Defendant Tavieolis Eugene Hunt appeals from a “Convicted Sex Offender Permanent No Contact Order” (“No Contact Order” or “the order”) entered on 14 April 2011 by Judge W. Erwin Spainhour in Cabarrus County Superior Court. Defendant contends on appeal that: (1) the No Contact Order imposed a criminal punishment not permitted by Article XI, Section I of the North Carolina Constitution; (2) the lack of notice from the State that it intended to seek the No Contact Order violated defendant’s right to due process of law; (3) the No Contact Order subjected defendant to double jeopardy; and (4) the trial court did not follow the statutory procedure required by N.C. Gen. Stat. § 15A-1340.50 (2009) when entering the No Contact Order. After careful review, we hold that the imposition of the No Contact Order does not constitute a criminal punishment; rather, it is civil in nature. We further hold that defendant’s constitutional rights were not violated and that the trial court complied with the mandates of N.C. Gen. Stat. § 15A-1340.50.
Background
On 29 March 2010, defendant was indicted on six counts of statutory rape or sexual offense pursuant to N.C. Gen. Stat. § 14-27.7A(a) (2009). The State alleged that defendant had forcible sexual intercourse with his thirteen-year-old half-sister on three occasions, engaged in cunnilingus with her on two occasions, and forced her to perform fellatio on one occasion. On 14 April 2011, defendant entered a plea of guilty. In accord with the plea agreement, the trial court consolidated the six charges into one count for sentencing purposes, found a mitigating factor (defendant had a support system in the community), sentenced defendant to 300-369 months imprisonment, and dismissed defendant’s habitual felon charge.

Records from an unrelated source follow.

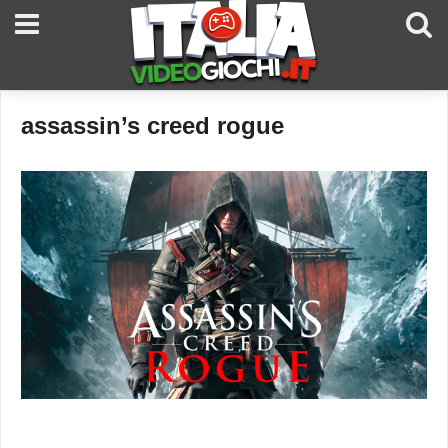
assassin’s creed rogue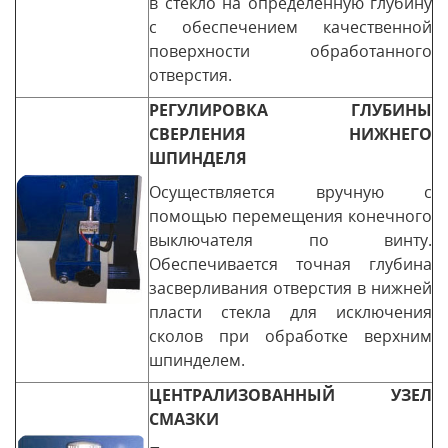
в стекло на определенную глубину
с обеспечением качественной
поверхности обработанного
отверстия.
РЕГУЛИРОВКА ГЛУБИНЫ
СВЕРЛЕНИЯ НИЖНЕГО
ШПИНДЕЛЯ
Осуществляется вручную с
помощью перемещения конечного
выключателя по винту.
Обеспечивается точная глубина
засверливания отверстия в нижней
пласти стекла для исключения
сколов при обработке верхним
шпинделем.
ЦЕНТРАЛИЗОВАННЫЙ УЗЕЛ
СМАЗКИ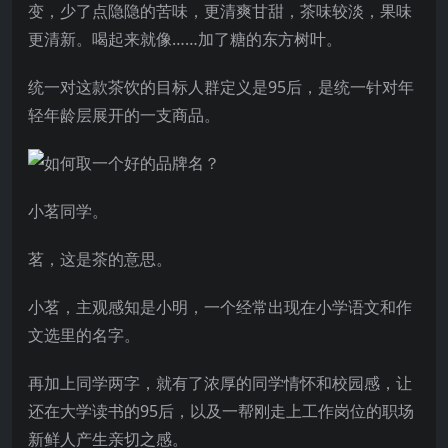
变，少了点隐隐的苦味，更清爽甘甜，茶味较淡，果味
更清新。喝起来就像……加了糖的东方树叶。
统一对这款茶饮的目标人群定义是95后，是统一针对年
轻年龄层展开的一支商品。
小茗同学。
茗，这是茶的意思。
小茗，主观感知是小明，一个经常出现在小学语文和作
文选里的名字。
再加上同学两字，就有了浓厚的同学情怀和校园感，让
还在大学读书的95后，以及一帮刚走上工作岗位的职场
新鲜人产生亲切之感。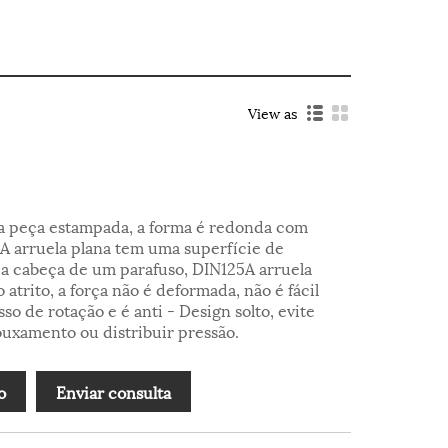
View as
 a peça estampada, a forma é redonda com
A arruela plana tem uma superfície de
b a cabeça de um parafuso, DIN125A arruela
 atrito, a força não é deformada, não é fácil
so de rotação e é anti - Design solto, evite
rouxamento ou distribuir pressão.
o
Enviar consulta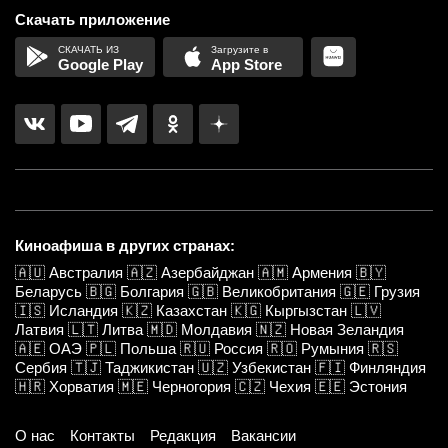
Скачать приложение
Google Play
App Store
Киноафиша в других странах:
🇦🇺
Австралия
🇦🇿
Азербайджан
🇦🇲
Армения
🇧🇾
Беларусь
🇧🇬
Болгария
🇬🇧
Великобритания
🇬🇪
Грузия
🇮🇸
Исландия
🇰🇿
Казахстан
🇰🇬
Кыргызстан
🇱🇻
Латвия
🇱🇹
Литва
🇲🇩
Молдавия
🇳🇿
Новая Зеландия
🇦🇪
ОАЭ
🇵🇱
Польша
🇷🇺
Россия
🇷🇴
Румыния
🇷🇸
Сербия
🇹🇯
Таджикистан
🇺🇿
Узбекистан
🇫🇮
Финляндия
🇭🇷
Хорватия
🇲🇪
Черногория
🇨🇿
Чехия
🇪🇪
Эстония
О нас
Контакты
Редакция
Вакансии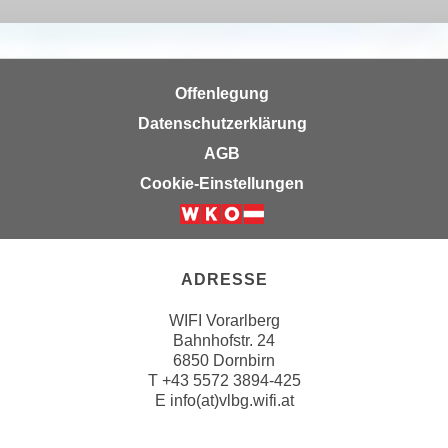
n
e
,
l
g
e
e
Offenlegung
v
l
a
Datenschutzerklärung
a
n
AGB
n
t
g
Cookie-Einstellungen
e
e
I
n
n
I
h
h
ADRESSE
a
r
l
WIFI Vorarlberg
e
t
Bahnhofstr. 24
d
e
6850 Dornbirn
u
T
+43 5572 3894-425
a
r
E
info(at)vlbg.wifi.at
n
c
z
h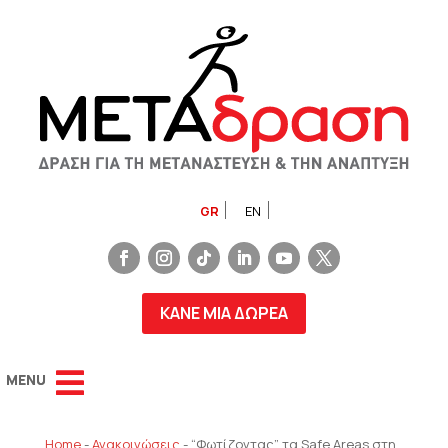
GR
EN
ΚΑΝΕ ΜΙΑ ΔΩΡΕΑ
Home
-
Ανακοινώσεις
-
“Φωτίζοντας” τα Safe Areas στη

The State requested that the No Contact Order be entered as permitted by N.C. Gen. Stat. § 15A-1340.50. The State claimed that the minor victim wanted the No Contact Order to be entered; that the victim had reason to fear future contact with defendant because defendant would likely be aware of her contact information; and that the offense perpetrated against the victim was violent and unprovoked. On two occasions the trial court gave defendant an opportunity to address any matter raised at the sentencing hearing. Defendant chose to apologize to the victim and her family but did not contest his sentence or the No Contact Order. The trial court utilized AOC form 620 to enter the No Contact Order. The trial court found:
1. The defendant was convicted of a criminal offense requiring registration under Article 27A of Chapter 14 of the General Statutes, as shown on the attached judgment and the attached AOC-CR-615, which are incorporated herein by reference.
2. The State requested that the Court determine whether to issue a permanent no contact order prohibiting contact by the defend-ant with the victim for the remainder of the defendant’s natural life.
3. Following the State’s request, the Court ordered the defendant to show cause why the Court should not issue a permanent no contact order prohibiting contact by the defendant with the victim for the remainder of the defendant’s natural life.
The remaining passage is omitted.